Manchester Theatre Awards

> Independent informed reviews by the region’s most experienced critics


Edmond Rostand adapted by Deborah McAndrew
Northern Broadsides and New Vic Theatre
The Lowry, Salford
18 April 2017 to 22 April 2017

At the heart of Edmond Rostand ‘s classic Cyrano de Bergerac is a love triangle between the title character, his cousin Roxane whom he secretly loves, and the handsome but bland Christian, whose good looks attract Roxane. Adaptor Deborah McAndrew defies convention and, instead of making the title character a grizzled world-weary warrior for whom unrequited love is just another in a list of disappointments, creates a young version of the warrior/poet. Actually, this is not the most contentious feature of Northern Broadsides’s Cyrano.

The adaptation follows the plot of the original. Cyrano de Bergerac (Christian Edwards) is a renowned swordsman, poet, playwright, physician and so on.
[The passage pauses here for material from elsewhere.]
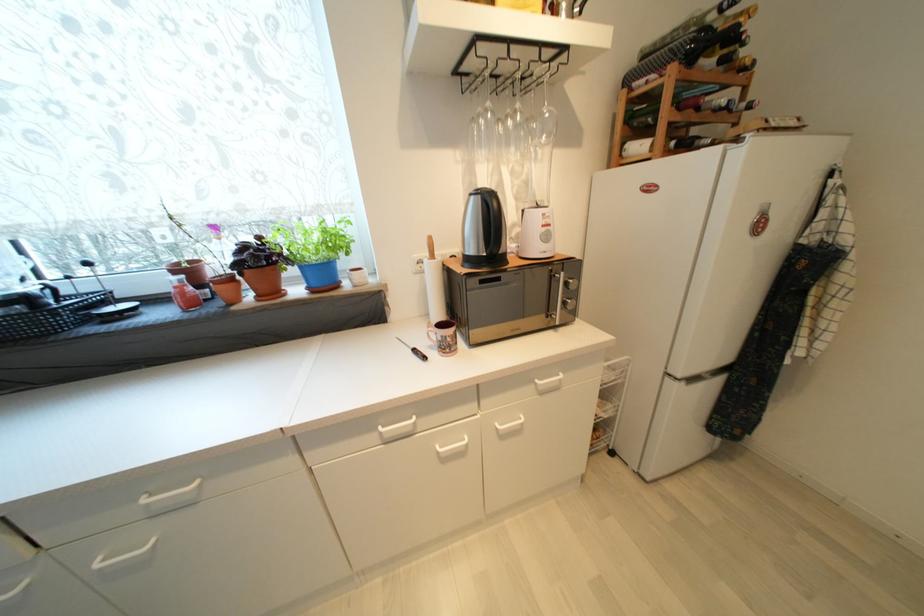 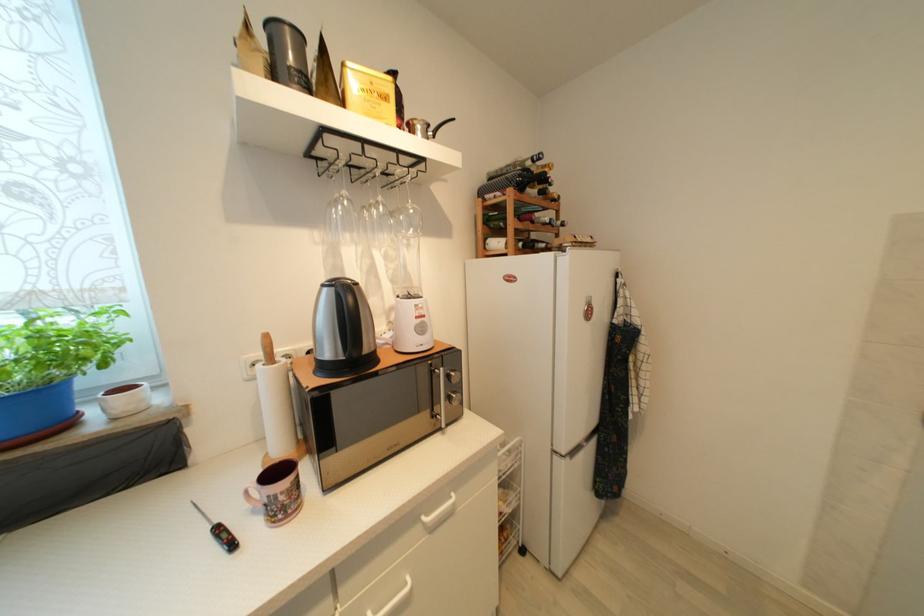 Locate, in the second image, the point that corresponds to the point at 707,63 in the first image.

(533, 192)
He is, however, not physically attractive, having a massive nose. Although devastated to learn that his secret love, Roxane (Sharon Singh), fancies the hunky but dim Christian (Adam Barlow), Cyrano’s heroic nature compels him to use his wit to convince Roxane that the object of her passion is cleverer than he seems and so deserves her love. 
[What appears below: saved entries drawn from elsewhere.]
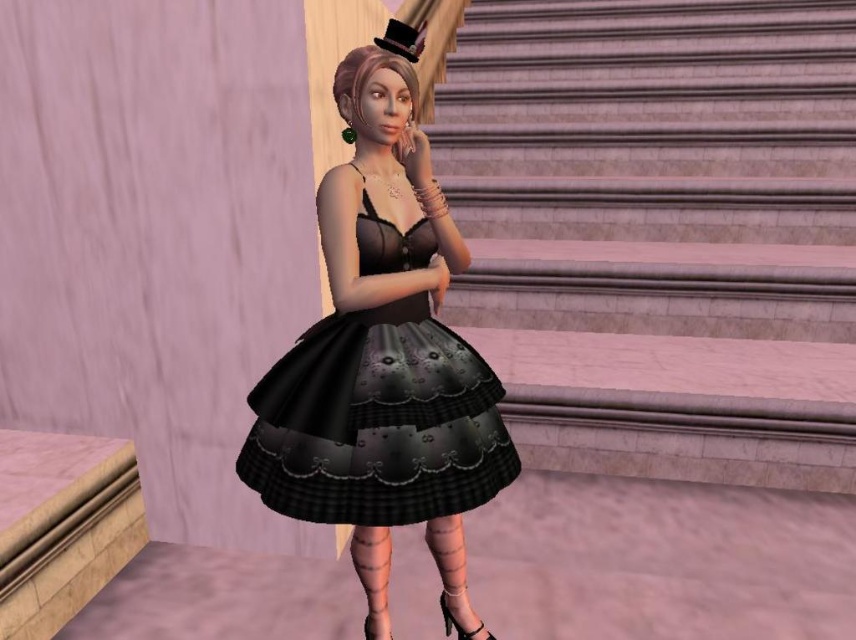 From the picture: Which of these two, black satin dress at center or black felt top hat at upper center, stands taller?

black satin dress at center is taller.

Between black satin dress at center and black felt top hat at upper center, which one is positioned higher?

Positioned higher is black felt top hat at upper center.

Who is more distant from viewer, (405,497) or (397,33)?

Point (397,33)

The height and width of the screenshot is (640, 856). I want to click on black satin dress at center, so click(x=377, y=420).

Which is more to the left, marble stairs at center or black felt top hat at upper center?

black felt top hat at upper center

Does point (522, 65) come in front of point (418, 28)?

No, (522, 65) is further to viewer.

Between point (507, 404) and point (419, 49), which one is positioned behind?

Point (507, 404)

This screenshot has width=856, height=640. Identify the location of marble stairs at center. (660, 232).

How much distance is there between marble stairs at center and black satin dress at center?

A distance of 1.45 meters exists between marble stairs at center and black satin dress at center.

What do you see at coordinates (660, 232) in the screenshot?
I see `marble stairs at center` at bounding box center [660, 232].

Is point (749, 481) positioned before point (500, 451)?

No.

The height and width of the screenshot is (640, 856). I want to click on marble stairs at center, so click(x=660, y=232).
Some patrons might see Cyrano de Bergerac as one of the greatest love stories in drama. Director Conrad Nelson (who also composed the music) sees the play as a romantic comedy with music and songs and, at times, very broad humour.  The opening 30 minutes or so has a bawdy tone, with double entendres and visual gags such as a pickpocket darting from under a lady’s skirt, to the extent that it resembles ‘Carry On Cyrano’. 

The comedic tone distorts the structure of the play. Scenes that one might have thought relatively minor become exaggerated. The sequence in which Cyrano distracts a love rival by pretending to have fallen from the moon becomes a full musical number. It is something of a relief in the final third that the adaptation takes a more reflective tone, if only because it gives Andy Cryer the chance to develop De Guiche from a broad villain to a more mature character. 
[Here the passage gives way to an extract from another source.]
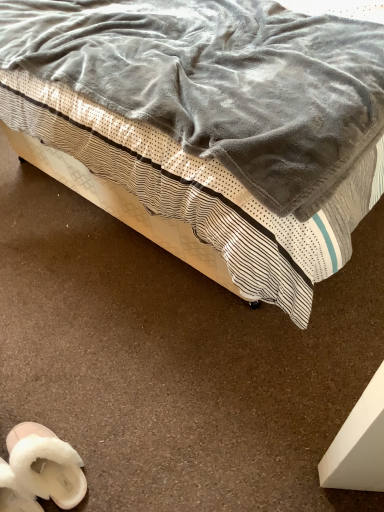 Question: Could you tell me if white fluffy slippers at lower left, marked as the second footwear in a left-to-right arrangement, is facing white fluffy slippers at lower left, arranged as the 1th footwear when viewed from the left?

Choices:
 (A) no
 (B) yes

Answer: (A)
Roxane is not an easy character to enact – she worships intelligence but is very easily deceived.  Sharon Singh, therefore, draws out the restless and impulsive aspects of Roxane – she does, after all, sneak through the battlefields to meet her lover. Although cast as a young Cyrano, Christian Edwards brings such a melancholic air to the role that the character actually seems older than his years. Edwards brings a gravity that is absent from much of the production. What is missing, however, is any sense of danger: you never really feel that Cyrano is capable of killing. The ‘duel in verse’ scene, in which Cyrano cruelly toys with an opponent prior to dispatching him, is played for laughs, complete with an oompah band playing throughout.    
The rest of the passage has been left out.